On a pu voir dans une étude précédente[1] qu’en Flandre, pays de petite propriété et de petite culture, la terre, fécondée par un travail intelligent et incessant, donne des produits plus abondans et plus riches que partout ailleurs ; mais le cultivateur qui crée ces richesses n’en jouit pas : il n’a souvent ni indépendance, ni instruction, ni bien-être ; il est à la merci de son curé et de son propriétaire, tiraillé entre les deux quand ils sont en désaccord, comprimé par les deux quand ils s’entendent. Il n’a qu’une nourriture végétale grossière, et la plupart du temps il ne sait ni lire, ni écrire. C’est qu’il ne possède pas la terre qu’il cultive. La Suisse nous offre un tableau bien différent. Le produit brut n’est pas énorme, mais il est également réparti. Les grandes fortunes sont rares, mais tout le monde est dans l’aisance. C’est que chacun à peu près est propriétaire. La civilisation est semblable à ce métal divin, forgé, disaient les anciens poètes, d’or, d’argent et de bronze : elle est formée de bonnes mœurs d’abord, ensuite de lumières, enfin de bien-être. Quelques chiffres montreront à quel degré s’est élevée la Suisse sous ces trois rapports. Commençons par le bien-être matériel, c’est ce qu’on peut le mieux constater. Se nourrir, se loger, se vêtir, voilà les trois besoins auxquels l’homme doit pourvoir. La Suisse est le pays du continent où l’on consomme le plus d’alimens d’origine animale : on compte par tête et par an 22 kilos de viande, 12 kilos de fromage, 5 kilos de beurre et 182 kilos de lait. La consommation de sucre et de miel, qui monte à 5 kilos, et celle du sel, qui va à 14 kilos, est aussi plus élevée qu’ailleurs. Sous le rapport du logement, la Suisse présente encore des conditions extrêmement favorables. Dans la campagne, chacun a sa demeure ; et celle-ci est toujours spacieuse et bien éclairée, car de lourdes taxes n’ont pas fait mesurer ici d’une main avare l’air et la lumière.
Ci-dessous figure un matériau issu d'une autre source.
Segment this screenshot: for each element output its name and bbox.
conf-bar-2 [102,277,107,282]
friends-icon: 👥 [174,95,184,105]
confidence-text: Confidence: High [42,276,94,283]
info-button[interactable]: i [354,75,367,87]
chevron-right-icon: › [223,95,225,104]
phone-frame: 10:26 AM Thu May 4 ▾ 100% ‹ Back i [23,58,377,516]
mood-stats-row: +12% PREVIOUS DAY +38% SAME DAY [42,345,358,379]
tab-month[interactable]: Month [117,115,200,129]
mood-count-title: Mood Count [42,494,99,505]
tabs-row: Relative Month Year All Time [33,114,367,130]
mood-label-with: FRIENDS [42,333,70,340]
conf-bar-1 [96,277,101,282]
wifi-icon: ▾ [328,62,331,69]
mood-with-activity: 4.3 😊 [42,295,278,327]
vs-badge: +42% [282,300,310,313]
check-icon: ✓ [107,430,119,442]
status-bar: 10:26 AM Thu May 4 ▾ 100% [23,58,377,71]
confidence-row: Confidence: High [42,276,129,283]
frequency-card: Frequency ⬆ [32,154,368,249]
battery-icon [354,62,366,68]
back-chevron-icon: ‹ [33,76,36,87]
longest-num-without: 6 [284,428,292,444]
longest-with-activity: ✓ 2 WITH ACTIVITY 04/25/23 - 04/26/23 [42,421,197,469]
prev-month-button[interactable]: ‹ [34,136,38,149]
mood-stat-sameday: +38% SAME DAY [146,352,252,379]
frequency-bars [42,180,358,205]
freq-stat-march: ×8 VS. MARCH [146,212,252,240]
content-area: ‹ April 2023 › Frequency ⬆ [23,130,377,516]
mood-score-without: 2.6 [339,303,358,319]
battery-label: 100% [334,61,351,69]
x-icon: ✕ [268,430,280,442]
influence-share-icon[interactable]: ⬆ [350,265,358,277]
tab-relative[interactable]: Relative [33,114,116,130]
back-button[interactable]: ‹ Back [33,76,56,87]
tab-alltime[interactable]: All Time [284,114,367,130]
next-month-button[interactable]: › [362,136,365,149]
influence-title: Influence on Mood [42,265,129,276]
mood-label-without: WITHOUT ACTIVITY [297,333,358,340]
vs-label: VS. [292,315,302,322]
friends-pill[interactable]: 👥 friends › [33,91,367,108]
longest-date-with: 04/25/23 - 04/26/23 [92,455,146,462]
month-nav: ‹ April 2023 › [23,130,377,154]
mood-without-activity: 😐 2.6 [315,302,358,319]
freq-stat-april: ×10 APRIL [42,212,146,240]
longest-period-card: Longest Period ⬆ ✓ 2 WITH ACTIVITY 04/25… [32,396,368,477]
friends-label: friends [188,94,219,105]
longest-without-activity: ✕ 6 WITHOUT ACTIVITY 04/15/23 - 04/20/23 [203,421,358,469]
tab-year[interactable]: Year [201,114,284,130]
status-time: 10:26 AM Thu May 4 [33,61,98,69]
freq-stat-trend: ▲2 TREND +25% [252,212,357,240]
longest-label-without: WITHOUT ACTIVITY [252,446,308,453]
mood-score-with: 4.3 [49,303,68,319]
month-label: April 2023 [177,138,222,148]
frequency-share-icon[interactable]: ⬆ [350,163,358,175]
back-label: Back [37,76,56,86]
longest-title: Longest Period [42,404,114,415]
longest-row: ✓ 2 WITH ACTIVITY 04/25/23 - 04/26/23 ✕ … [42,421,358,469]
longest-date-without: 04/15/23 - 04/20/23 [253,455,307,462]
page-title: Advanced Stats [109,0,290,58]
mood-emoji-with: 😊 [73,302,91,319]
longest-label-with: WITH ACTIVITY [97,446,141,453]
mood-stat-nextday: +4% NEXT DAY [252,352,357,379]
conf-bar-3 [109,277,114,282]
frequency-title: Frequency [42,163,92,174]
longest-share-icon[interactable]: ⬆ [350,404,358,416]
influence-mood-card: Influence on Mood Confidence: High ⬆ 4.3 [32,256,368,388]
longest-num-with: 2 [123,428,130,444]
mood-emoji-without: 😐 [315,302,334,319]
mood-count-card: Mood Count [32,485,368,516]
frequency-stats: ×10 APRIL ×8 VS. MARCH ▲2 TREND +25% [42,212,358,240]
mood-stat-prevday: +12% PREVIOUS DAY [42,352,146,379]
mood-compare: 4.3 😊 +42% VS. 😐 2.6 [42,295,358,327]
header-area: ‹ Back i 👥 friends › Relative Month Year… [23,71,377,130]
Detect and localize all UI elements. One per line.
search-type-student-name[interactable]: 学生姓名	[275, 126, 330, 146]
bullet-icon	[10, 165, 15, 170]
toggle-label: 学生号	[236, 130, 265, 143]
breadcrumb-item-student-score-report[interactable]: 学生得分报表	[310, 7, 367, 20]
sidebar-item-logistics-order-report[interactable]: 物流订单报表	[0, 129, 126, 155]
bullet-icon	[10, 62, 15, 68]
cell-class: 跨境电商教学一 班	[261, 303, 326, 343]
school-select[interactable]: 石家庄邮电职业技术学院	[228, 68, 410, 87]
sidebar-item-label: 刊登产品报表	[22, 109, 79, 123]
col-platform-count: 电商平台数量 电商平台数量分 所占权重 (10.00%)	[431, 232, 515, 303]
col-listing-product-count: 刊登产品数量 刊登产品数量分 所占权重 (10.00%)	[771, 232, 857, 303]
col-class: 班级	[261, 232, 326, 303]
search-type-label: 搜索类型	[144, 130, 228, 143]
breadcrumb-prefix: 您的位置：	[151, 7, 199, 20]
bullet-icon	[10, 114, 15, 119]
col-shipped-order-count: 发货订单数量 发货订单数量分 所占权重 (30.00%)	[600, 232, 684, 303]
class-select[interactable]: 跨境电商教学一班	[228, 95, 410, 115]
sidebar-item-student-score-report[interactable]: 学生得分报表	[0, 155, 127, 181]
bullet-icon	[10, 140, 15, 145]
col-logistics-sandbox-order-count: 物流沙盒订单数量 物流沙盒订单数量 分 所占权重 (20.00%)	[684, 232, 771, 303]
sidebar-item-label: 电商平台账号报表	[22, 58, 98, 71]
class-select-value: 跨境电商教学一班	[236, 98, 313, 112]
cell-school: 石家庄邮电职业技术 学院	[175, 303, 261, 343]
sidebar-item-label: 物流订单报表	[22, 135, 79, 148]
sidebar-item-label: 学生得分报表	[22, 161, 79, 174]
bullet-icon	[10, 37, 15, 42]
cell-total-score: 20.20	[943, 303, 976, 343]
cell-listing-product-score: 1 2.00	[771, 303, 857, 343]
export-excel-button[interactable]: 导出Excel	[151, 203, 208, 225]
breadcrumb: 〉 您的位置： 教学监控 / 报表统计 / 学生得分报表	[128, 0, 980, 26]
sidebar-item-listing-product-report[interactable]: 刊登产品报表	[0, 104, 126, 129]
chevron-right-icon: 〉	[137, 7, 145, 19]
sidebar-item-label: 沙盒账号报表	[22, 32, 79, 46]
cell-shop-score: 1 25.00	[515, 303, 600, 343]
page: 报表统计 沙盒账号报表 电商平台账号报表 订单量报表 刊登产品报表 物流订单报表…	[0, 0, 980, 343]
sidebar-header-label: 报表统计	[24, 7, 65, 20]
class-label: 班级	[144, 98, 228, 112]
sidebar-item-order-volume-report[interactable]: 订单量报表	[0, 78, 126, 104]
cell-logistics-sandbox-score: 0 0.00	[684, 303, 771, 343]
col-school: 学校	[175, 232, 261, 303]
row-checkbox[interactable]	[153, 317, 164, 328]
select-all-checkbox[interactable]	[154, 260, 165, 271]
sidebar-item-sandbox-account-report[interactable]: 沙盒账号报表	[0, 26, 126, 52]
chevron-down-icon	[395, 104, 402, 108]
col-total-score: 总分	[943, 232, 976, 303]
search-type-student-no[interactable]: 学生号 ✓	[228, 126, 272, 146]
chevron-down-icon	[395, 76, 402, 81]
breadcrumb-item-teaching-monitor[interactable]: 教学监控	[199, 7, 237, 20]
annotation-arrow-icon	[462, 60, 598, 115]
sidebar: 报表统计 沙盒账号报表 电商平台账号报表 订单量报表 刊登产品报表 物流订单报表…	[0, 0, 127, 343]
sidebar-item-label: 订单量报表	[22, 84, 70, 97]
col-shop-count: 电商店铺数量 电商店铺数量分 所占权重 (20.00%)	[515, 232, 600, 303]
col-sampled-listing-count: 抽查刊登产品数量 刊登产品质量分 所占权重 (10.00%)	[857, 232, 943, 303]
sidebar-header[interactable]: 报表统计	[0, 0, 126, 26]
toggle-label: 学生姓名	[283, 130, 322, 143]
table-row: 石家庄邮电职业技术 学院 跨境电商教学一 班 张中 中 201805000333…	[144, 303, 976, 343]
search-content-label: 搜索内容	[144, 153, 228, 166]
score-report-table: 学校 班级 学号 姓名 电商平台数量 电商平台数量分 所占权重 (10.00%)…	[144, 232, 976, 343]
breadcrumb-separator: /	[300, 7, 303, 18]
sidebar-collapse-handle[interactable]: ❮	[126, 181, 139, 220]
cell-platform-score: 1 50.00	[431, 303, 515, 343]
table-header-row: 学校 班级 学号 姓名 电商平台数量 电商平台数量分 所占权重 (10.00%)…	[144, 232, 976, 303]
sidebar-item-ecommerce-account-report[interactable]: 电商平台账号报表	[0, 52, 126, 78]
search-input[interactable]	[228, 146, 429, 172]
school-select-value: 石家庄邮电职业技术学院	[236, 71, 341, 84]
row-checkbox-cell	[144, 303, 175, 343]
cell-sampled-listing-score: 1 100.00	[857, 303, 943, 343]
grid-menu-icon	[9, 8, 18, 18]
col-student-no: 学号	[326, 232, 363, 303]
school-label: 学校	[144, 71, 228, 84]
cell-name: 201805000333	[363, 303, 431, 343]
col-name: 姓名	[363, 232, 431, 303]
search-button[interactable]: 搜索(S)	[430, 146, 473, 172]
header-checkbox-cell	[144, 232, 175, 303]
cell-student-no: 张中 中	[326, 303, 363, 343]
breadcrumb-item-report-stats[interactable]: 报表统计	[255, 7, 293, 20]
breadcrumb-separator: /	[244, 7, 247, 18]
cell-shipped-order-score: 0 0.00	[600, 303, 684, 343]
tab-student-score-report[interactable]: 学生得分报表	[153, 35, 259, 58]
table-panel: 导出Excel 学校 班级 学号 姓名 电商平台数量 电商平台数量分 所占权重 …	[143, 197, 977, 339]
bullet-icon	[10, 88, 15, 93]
Les châteaux manquent, mais nulle part on n’aperçoit ces tristes masures à une ou deux fenêtres que les statistiques nous montrent encore si nombreuses en France et en Angleterre. Les Alpes forment la ligne de démarcation de deux systèmes de construction tout à fait différens. Au midi, où il s’agit de se préserver de la chaleur, les maisons

  1. Voyez la Revue du 15 juin 1861.